[Source records]

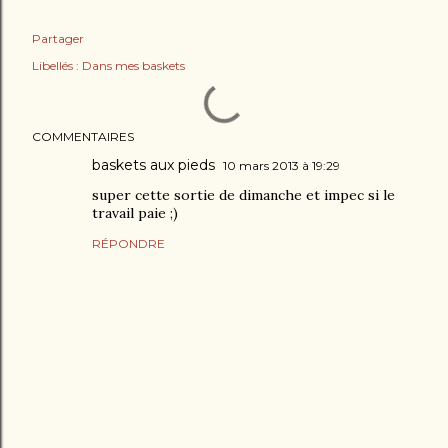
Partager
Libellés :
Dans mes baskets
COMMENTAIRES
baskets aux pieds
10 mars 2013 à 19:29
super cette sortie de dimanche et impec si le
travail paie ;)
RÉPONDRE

[/Source records]
[Source records]

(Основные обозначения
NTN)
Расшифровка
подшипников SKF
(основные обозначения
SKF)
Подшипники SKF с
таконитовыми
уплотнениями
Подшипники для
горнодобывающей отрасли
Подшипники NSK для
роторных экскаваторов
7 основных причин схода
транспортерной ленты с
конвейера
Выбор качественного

[/Source records]

* The problem: Look through the entries above. Extract each line with the word "обозначения".

* Task solution:
(Основные обозначения
(основные обозначения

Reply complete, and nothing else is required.